Por unanimidad, los jueces Nicolás Amoroso, Gustavo Ramilo y Alejandro Garlata condenaron a Sosa por el delito de “homicidio simple” y le aplicaron un año menos de prisión a lo que había solicitado en su alegato el fiscal del juicio, Pablo Pando.

Por su parte, la defensa oficial había pedido que el acusado, quien solicitó no estar presente en la lectura del veredicto, sea absuelto por falta de pruebas o, en forma subsidiaria, se lo condene a ocho años. Una vez se conoció la condena, los familiares de Melisa y vecinos de Temperley, junto a organizaciones de defensa de las víctimas de inseguridad, se mostraron satisfechos y emocionados. Marcelo, padre de la chica, dijo estar “muy agradecido con el fiscal, su equipo y todos los que acompañaron durante estos dos años de investigación”.
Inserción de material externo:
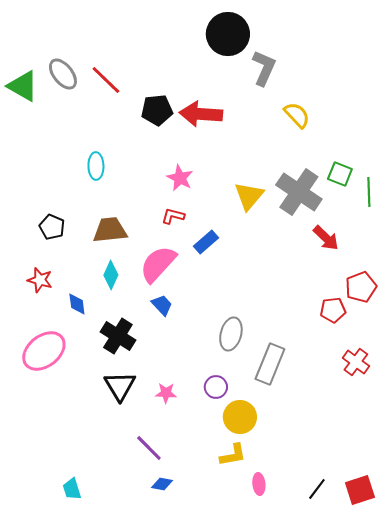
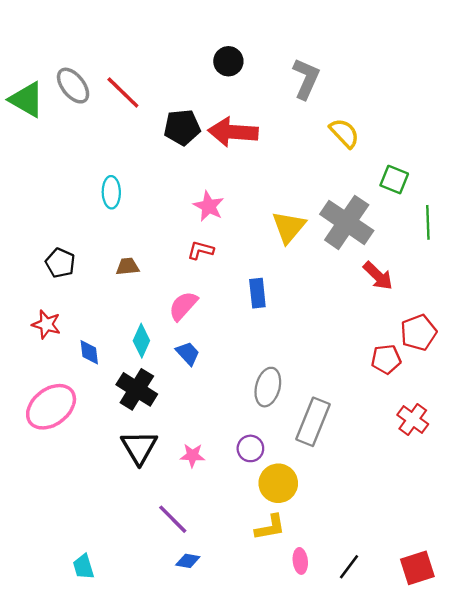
black circle: (228, 34) -> (228, 61), moved, size x0.6
green square: (340, 174) -> (394, 180), moved
brown trapezoid: (110, 230) -> (128, 266), size x0.6
blue rectangle: (206, 242) -> (257, 293), moved, turned -55
pink semicircle: (158, 264) -> (183, 306), size x0.7
cyan diamond: (111, 275) -> (141, 341), moved
black line: (317, 489) -> (349, 567), moved

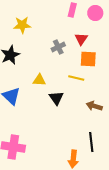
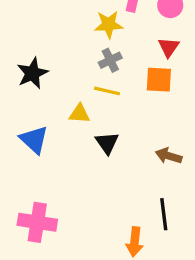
yellow star: (22, 25) -> (109, 25), moved
red triangle: (81, 39) -> (169, 47), moved
yellow line: (76, 78) -> (107, 91), moved

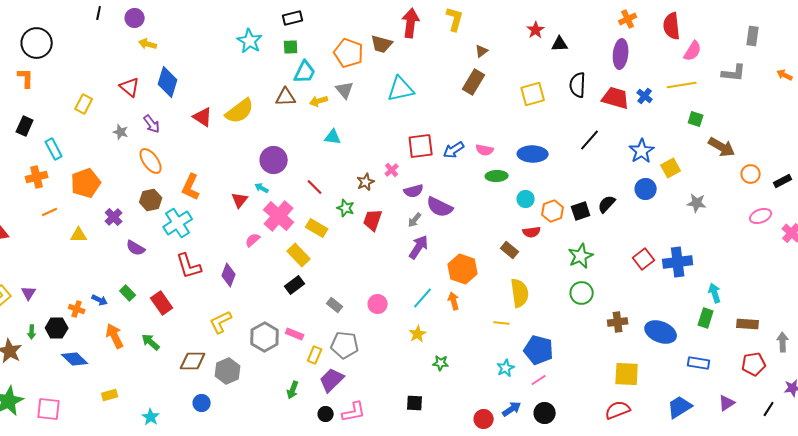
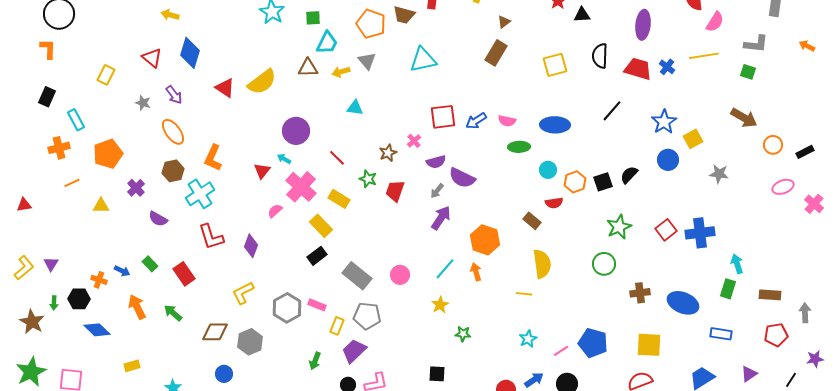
green square: (696, 119) -> (748, 72), moved
green star: (581, 256) -> (619, 227), moved
gray rectangle: (335, 305) -> (357, 276), size x1.8
blue pentagon: (539, 350) -> (593, 343), moved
“Quiero que ahora mi hija descanse en paz, vamos a seguir trabajando por la memoria de ella, ayudando a otras personas que pasan por lo mismo y les cuesta llegar a la Justicia, para que sepan todo lo que puede llegar a pasar en una causa judicial”, agregó. Si bien el fiscal aclaró que fueron muy pocas las pruebas que se pudieron recabar durante la investigación, destacó que fueron muy importantes las imágenes de las cámaras de seguridad de un gimnasio y de una peluquería, que registraron al asesino mientras seguía a la joven.

Todo ocurrió la tarde del domingo 19 julio de 2015, cuando Sosa vio en la calle a Melisa y comenzó a perseguirla mientras ella se dirigía al centro cultural ‘El Gringo Viejo’ en Glew. Tenía previsto después encontrarse con su familia e ir a la cancha de Temperley -equipo del que era hincha- pero nunca llegó. Los vecinos la encontraron herida y agonizando.
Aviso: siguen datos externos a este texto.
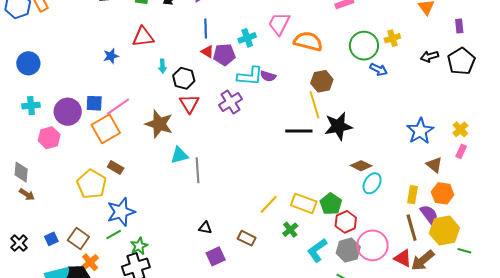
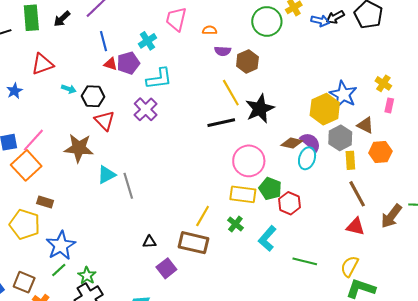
orange semicircle: (308, 41) -> (210, 30), size x0.5
cyan arrow: (162, 66) -> (69, 89), turned -56
blue arrow: (379, 69) -> (320, 21), moved
purple semicircle: (268, 76) -> (223, 51), moved
brown hexagon: (322, 81) -> (247, 62), moved
yellow line: (269, 204) -> (203, 216), moved
purple semicircle: (429, 215) -> (311, 142), moved
yellow hexagon: (444, 231) -> (325, 109), moved
brown rectangle: (247, 238) -> (194, 243), size x1.6
pink circle: (372, 245) -> (249, 161), moved
gray hexagon: (348, 250) -> (340, 138), moved
brown arrow: (423, 260) -> (391, 216), moved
Fue trasladada a la Unidad de Pronta Atención (UPA) de Longchamps, donde los médicos constataron que presentaba dos heridas punzo-cortantes profundas en la cabeza, una en la parte posterior y otra en la sien, y un corte en la cara, además de golpes. Horas después, su familia decidió llevarla al Hospital Sirio Libanés, en el barrio porteño de Villa Devoto, aunque la joven llegó allí con muerte cerebral y finalmente falleció a los tres días.
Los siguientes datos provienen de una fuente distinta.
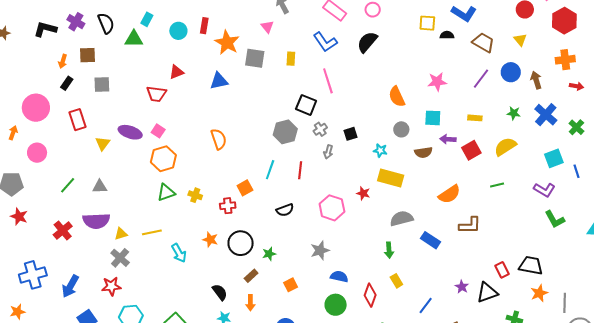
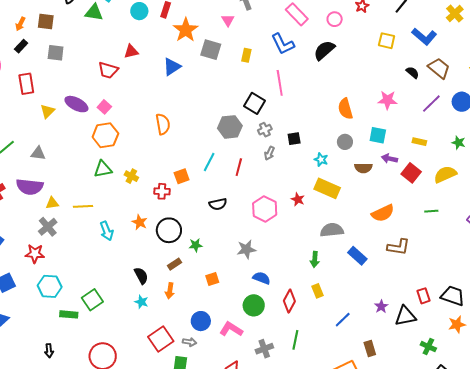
black semicircle: (447, 35) -> (412, 72), moved, turned 32
blue triangle: (219, 81) -> (172, 67), turned -30
red square: (471, 150) -> (411, 173), turned -30

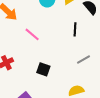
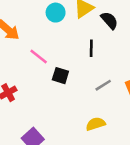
black square: (43, 69) -> (60, 76), moved

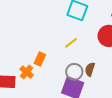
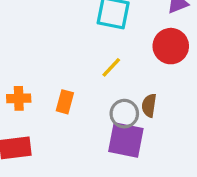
orange cross: (27, 72) -> (19, 98), moved, turned -32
El femicida era vecino de la familia. Incluso participó de una marcha para pedir justicia por el crimen de Melisa y un mes después, fue personalmente a hablar con su papá para darle el pésame. Un día después se presentó en la comisaría y si bien no hizo una confesión, los policías que lo recibieron ese día declararon que dijo: “Me vengo a entregar, sé que me están buscando. Mi alma es impura, sé por qué Dios me puso aquí”.